Aim of the exercise ::
Line by line, return the listing exactly, without any of the images.

Source data ::
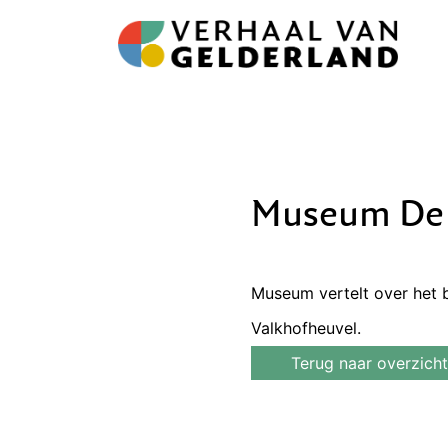
Museum De 
Museum vertelt over het 
Valkhofheuvel.
Terug naar overzicht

Your response ::
Museum De 
Museum vertelt over het 
Valkhofheuvel.
Terug naar overzicht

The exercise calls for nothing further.